Disbarred Lawyer Made $1 Million By Conning Distressed Homeowners In Bath Beach & Gravesend, Says DA
A disbarred lawyer has been indicted for allegedly stealing over $1 million from an investor, potential home buyers, and a title insurance company in various scams connected with two distressed properties in the wider Bensonhurst area, announced Brooklyn District Attorney Ken Thompson today.
Domenick Crispino, 52, of Staten Island, was arraigned Wednesday in a Brooklyn Supreme Court and charged with second-degree grand larceny, second-degree criminal possession of a forged instrument, practicing law without a license and other charges, according to prosecutors.
“This defendant allegedly concocted elaborate schemes to defraud in which he stole money from acquaintances and strangers, falsely claimed to be an attorney when it suited his schemes and filed numerous forged documents with public agencies,” said Brooklyn District Attorney Ken Thompson. “We’ve put an end to these fraudulent acts and will now fully prosecute him for committing such fraud.”
According to the indictment, between February 15, 2011 and June 29 of this year, the bogus lawyer allegedly engaged in several schemes to enrich himself from two private homes that were subject to foreclosure actions: 35 Bay 7th Street in Bath Beach and 1848 West 7th Street in Gravesend.
This was not the conman’s first run-in with the law.

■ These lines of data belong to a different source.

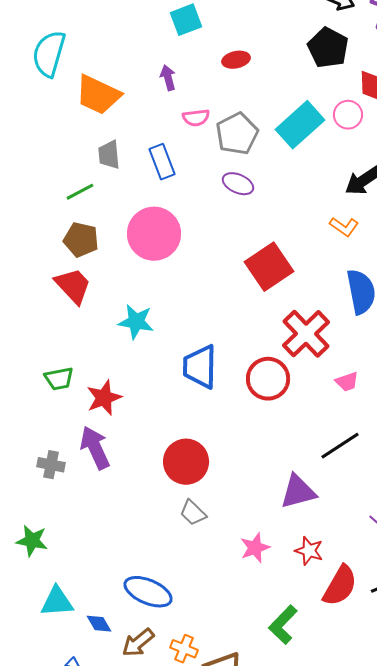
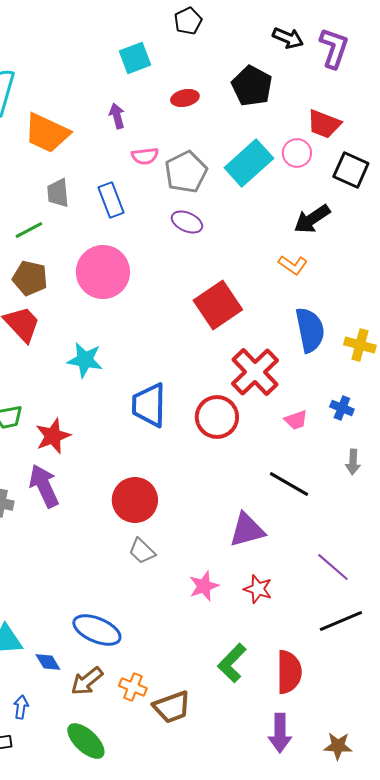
black pentagon: (328, 48) -> (252, 86), moved
black line: (340, 446) -> (289, 484), turned 63
red semicircle: (340, 586) -> (289, 672), moved, turned -30

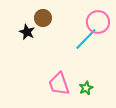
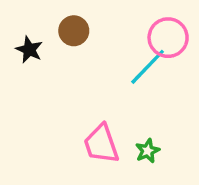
black star: (27, 32) -> (29, 50), moved

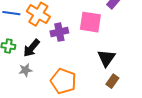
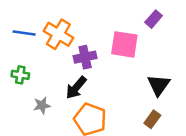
black arrow: (31, 48) -> (76, 88), moved
black triangle: (106, 58) -> (159, 85), moved

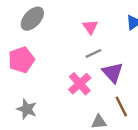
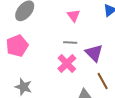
gray line: (94, 53) -> (70, 43), moved, turned 32

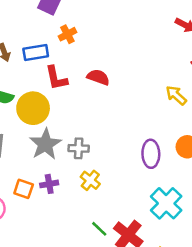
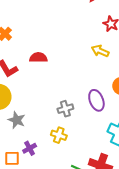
gray star: (45, 144) -> (17, 120), size x0.7
gray cross: (79, 148) -> (65, 109), moved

Crispino was disbarred in 1999 amid allegations that he and a partner stole over $2 million from 14 clients — including a single mother who subsequently lost her home and was forced to go on welfare — whom he represented in personal injury lawsuits, reported the New York Times. He was later convicted on grand larceny charges.
Despite that, Crispino has continued to represent himself as an attorney and offered to help the owner of the Bay 7th Street property keep her house after failing to make mortgage payments.

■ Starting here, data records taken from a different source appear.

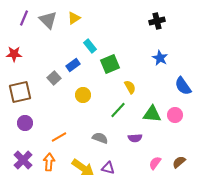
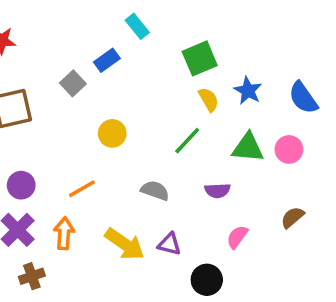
blue star: (160, 58) -> (248, 91), moved
green square: (110, 64) -> (200, 58), moved
yellow circle: (83, 95) -> (112, 133), moved
purple circle: (25, 123) -> (21, 185), moved
brown semicircle: (179, 162) -> (292, 217), moved
pink semicircle: (155, 163) -> (237, 237), moved

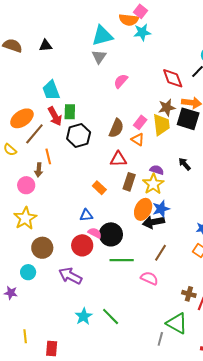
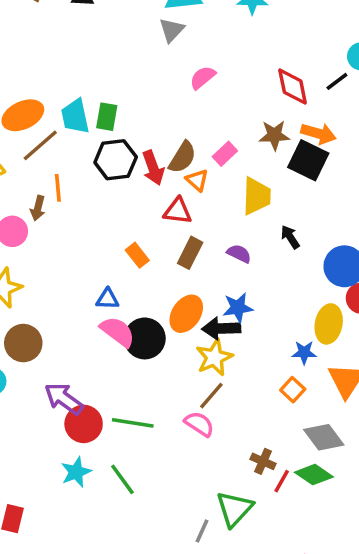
cyan trapezoid: (51, 90) -> (75, 116), moved
red arrow: (55, 116) -> (153, 168), moved
yellow trapezoid: (161, 125) -> (257, 196), moved
orange triangle: (138, 140) -> (197, 180), moved
purple semicircle: (157, 170) -> (239, 254), moved
yellow star: (153, 184) -> (214, 357), moved
orange ellipse: (143, 209) -> (186, 314), moved
pink semicircle: (95, 233) -> (118, 332), size x1.5
red circle: (82, 245) -> (84, 424), moved
brown line: (161, 253) -> (211, 396), moved
green line: (122, 260) -> (133, 423), moved
green triangle: (177, 323) -> (234, 509), turned 35

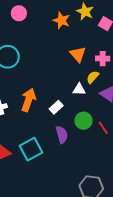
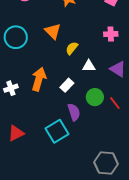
orange triangle: (78, 54) -> (53, 31), moved
yellow semicircle: (93, 77) -> (72, 48), moved
cyan square: (31, 149) -> (57, 131), moved

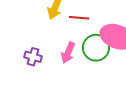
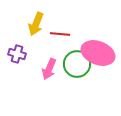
purple cross: (33, 57) -> (17, 54), moved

The homeowner, who knew the defendant through her late brother, wanted her elderly father to remain in the family home. According to the indictment, in June 2011, Crispino advised Bruce Abdenour, a friend of the homeowner who was assisting with loan payments, to assume ownership of the property and write checks to Meritus Group, a company Crispino owned, so they can be held in escrow while the defendant negotiated the mortgage with the banks, which would later allow Abdenour to sell the house.
Through April 2013, Abdenour issued checks totaling $597,750 to Meritus and Crispino, who allegedly used these funds by writing checks to himself, cash withdrawals, debit card purchases, according to the indictment. After the elderly resident of the home passed away, Abdenour asked Crispino for proof that he was holding onto the payments, and the conman responded with a phony Merrill Lynch escrow agreement, according to the DA.
In April 2014, Crispino sent a contract of sale to the lawyer of two sisters interested in buying the Bay 7th Street property and collected a 10 percent down payment totaling $86,800, the investigation found. In December 2014, Abdenour was informed during the closing that the mortgage would have to be paid from the proceeds of the sale, not from the now-empty escrow account, and the deal was cancelled. Neither he nor the potential buyers got their money back, so Abdenour reported Crispino to the District Attorney’s Office. The property was foreclosed on and sold in an auction in January 2015 with a mortgage surplus of about $410,000.
In June 29, Crispino unsuccessfully tried to file a claim for the surplus on behalf of Abdenour’s company, according to the indictment.In 2011, according to the indictment, Crispino also initiated business dealings relating to the West 7th Street property, which was the subject of a foreclosure action. In February, he filed a deed, allegedly bearing the owner’s forged signature, with the city’s Department of Finance, purporting that Meritus Group bought the house for $10. In June 2012, he signed a contract of sale on the property, accepting a 10 percent down payment of $47,500. Crispino allegedly spent all that money and stopped returning calls from the potential buyers’ lawyer.
Last year, Crispino filed an allegedly bogus satisfaction of mortgage with the City Register, falsely claiming the mortgage on the property had been paid. A month later, he signed a contract of sale with another buyer for the same West 7th Street home, collected $97,936 in checks from the buyer’s lawyer at the closing, according to the investigation.
There was a lien, as well as Environmental Control Board violations on the property that needed to be paid before the sale could be finalized. The buyer paid $152,850 to Liberty Land Abstract, the title insurance company, which held it in escrow, plus $112,000 to the law firm representing the lien holder. After the lien was cleared and the violations paid, Liberty issued Meritus Group – the purported owner of the property – two checks for a total of $151,540.27, the investigation found.
In total, Crispino allegedly stole from Abdenour, from the three potential buyers and from Liberty a total of $981,436.27 and spent all the money on himself, according to prosecutors. He also caused a potential buyer to pay $112,000 to clear the lien, for a total alleged larceny of $1,094,417.27.
Crispino is being held on $500,000 bond or $250,000 cash bail. He faces up to 15 years in prison if convicted of the top count.